Stuart Davis (painter)

Stuart Davis (December 7, 1892 – June 24, 1964), was an early American modernist painter. He was well known for his jazz-influenced, proto-pop art paintings of the 1940s and 1950s, bold, brash, and colorful, as well as his Ashcan School pictures in the early years of the 20th century. With the belief that his work could influence the sociopolitical environment of America, Davis' political message was apparent in all of his pieces from the most abstract to the clearest.[1] Contrary to most modernist artists, Davis was aware of his political objectives and allegiances and did not waver in loyalty via artwork during the course of his career.[2] By the 1930s, Davis was already a famous American painter, but that did not save him from feeling the negative effects of the Great Depression, which led to his being one of the first artists to apply for the Federal Art Project. Under the project, Davis created some seemingly Marxist works; however, he was too independent to fully support Marxist ideals and philosophies.[2] Despite several works that appear to reflect the class struggle, Davis' roots in American optimism is apparent throughout his lifetime.

Stuart Davis
Davis, 1940
Born(1892-12-07)December 7, 1892
DiedJune 24, 1964(1964-06-24) (aged 71)
NationalityAmerican
Known forPainting, Modernism
MovementAmerican modernism

Life and career

Stuart Davis was born on December 7, 1892, in Philadelphia to Edward Wyatt Davis, art editor of The Philadelphia Press, and Helen Stuart Davis, sculptor.[3] Starting in 1909, Davis began his formal art training under Robert Henri, the leader of the Ashcan School, at the Robert Henri School of Art in New York under 1912.[3][4] During this time, Davis befriended painters John Sloan, Glenn Coleman and Henry Glintenkamp.[5]

In 1913, Davis was one of the youngest painters to exhibit in the Armory Show, where he displayed five watercolor paintings in the Ashcan school style.[6][7] In the show, Davis was exposed to the works of a number of artists including Vincent van Gogh, Henri Matisse, and Pablo Picasso.
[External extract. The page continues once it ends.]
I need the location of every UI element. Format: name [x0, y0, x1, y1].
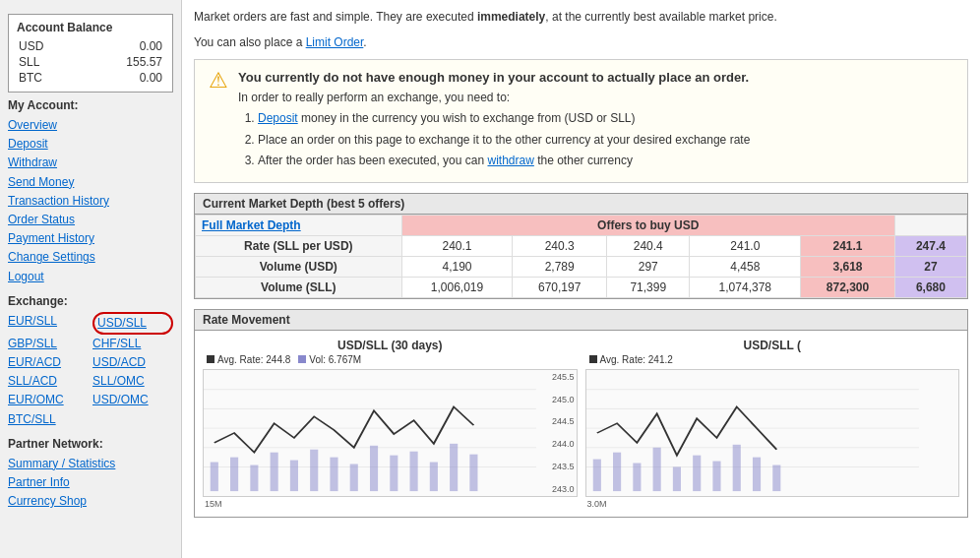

Davis became a committed "modern" artist and a major exponent of cubism and modernism in America.[6] He spent summers painting in Gloucester, Massachusetts, and made painting trips to Havana in 1918 and New Mexico in 1923.[6]

After spending several years emulating artists in the Armory Show, Davis started moving toward a signature style with his 1919 Self-Portrait, in the collection of the Amon Carter Museum of American Art.[8] In the 1920s he began his development into his mature style; painting abstract still lifes and landscapes. His use of contemporary subject matter such as cigarette packages and spark plug advertisements suggests a proto-pop art element to his work.[9] Among Davis' practices was his use of previous paintings. Elements of harbor scenes he painted in Gloucester, Massachusetts can be found in a number of subsequent works. Another practice was painting series, works with similar structures, but with altered colors or added geometric embellishments, essentially creating variations on a theme. Some commentators suggest that this aspect of his work parallels his love of jazz in which a basic chord structure is improvised upon by the musicians.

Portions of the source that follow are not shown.